_EXERCISE_
Line by line, print the records exactly as they are, dropping the pictures.

_GIVEN RECORDS_
***

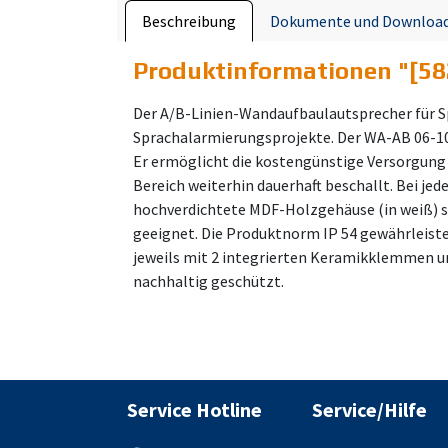
Beschreibung
Dokumente und Downloa
Produktinformationen "
[58
Der A/B-Linien-Wandaufbaulautsprecher für Sp
Sprachalarmierungsprojekte. Der WA-AB 06-10
Er ermöglicht die kostengünstige Versorgung ü
Bereich weiterhin dauerhaft beschallt. Bei jed
hochverdichtete MDF-Holzgehäuse (in weiß) s
geeignet. Die Produktnorm IP 54 gewährleiste
jeweils mit 2 integrierten Keramikklemmen u
nachhaltig geschützt.
Service Hotline
Service/Hilfe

***

_ANSWER BOX_
Beschreibung
Dokumente und Downloa
Produktinformationen "
[58
Der A/B-Linien-Wandaufbaulautsprecher für Sp
Sprachalarmierungsprojekte. Der WA-AB 06-10
Er ermöglicht die kostengünstige Versorgung ü
Bereich weiterhin dauerhaft beschallt. Bei jed
hochverdichtete MDF-Holzgehäuse (in weiß) s
geeignet. Die Produktnorm IP 54 gewährleiste
jeweils mit 2 integrierten Keramikklemmen u
nachhaltig geschützt.
Service Hotline
Service/Hilfe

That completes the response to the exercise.